#### [WHAT THIS TASK INVOLVES]
Below are some records. Count the lines with "West" in them and give nothing but the total.

#### [Stored data]
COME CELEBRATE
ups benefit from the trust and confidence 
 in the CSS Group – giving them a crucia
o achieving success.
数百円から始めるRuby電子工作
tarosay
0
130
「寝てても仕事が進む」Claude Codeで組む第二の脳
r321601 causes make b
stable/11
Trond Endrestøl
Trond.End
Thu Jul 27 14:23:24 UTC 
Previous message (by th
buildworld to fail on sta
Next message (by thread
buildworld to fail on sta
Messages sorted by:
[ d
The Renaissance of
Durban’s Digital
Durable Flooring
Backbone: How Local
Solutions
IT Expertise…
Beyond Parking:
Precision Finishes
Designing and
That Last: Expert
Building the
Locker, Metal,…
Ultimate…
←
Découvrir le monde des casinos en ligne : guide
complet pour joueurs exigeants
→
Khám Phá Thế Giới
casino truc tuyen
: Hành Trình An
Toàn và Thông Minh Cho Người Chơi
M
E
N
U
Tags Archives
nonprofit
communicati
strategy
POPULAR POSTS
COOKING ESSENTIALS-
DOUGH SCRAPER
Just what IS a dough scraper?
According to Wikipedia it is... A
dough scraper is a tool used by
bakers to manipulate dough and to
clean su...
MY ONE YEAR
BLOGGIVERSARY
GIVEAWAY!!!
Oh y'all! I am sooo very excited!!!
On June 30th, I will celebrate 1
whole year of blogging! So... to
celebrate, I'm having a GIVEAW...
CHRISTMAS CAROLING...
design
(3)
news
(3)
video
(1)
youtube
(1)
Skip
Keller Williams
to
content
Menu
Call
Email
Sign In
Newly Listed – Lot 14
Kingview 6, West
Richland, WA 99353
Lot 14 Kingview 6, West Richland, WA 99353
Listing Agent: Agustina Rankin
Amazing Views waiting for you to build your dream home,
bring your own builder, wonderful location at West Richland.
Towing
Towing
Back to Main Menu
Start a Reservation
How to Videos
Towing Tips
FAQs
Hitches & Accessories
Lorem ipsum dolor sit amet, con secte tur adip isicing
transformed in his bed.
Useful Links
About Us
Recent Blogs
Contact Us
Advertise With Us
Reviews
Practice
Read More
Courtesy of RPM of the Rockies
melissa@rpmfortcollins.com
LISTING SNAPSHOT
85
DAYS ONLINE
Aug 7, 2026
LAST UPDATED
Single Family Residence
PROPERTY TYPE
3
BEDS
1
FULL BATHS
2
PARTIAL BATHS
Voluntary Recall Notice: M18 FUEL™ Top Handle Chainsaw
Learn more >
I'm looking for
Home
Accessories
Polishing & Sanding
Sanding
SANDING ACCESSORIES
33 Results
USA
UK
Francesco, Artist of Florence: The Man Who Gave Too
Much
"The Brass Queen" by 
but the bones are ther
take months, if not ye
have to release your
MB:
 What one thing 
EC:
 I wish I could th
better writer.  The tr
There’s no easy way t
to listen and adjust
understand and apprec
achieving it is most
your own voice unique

#### [OUTPUT BELOW]
3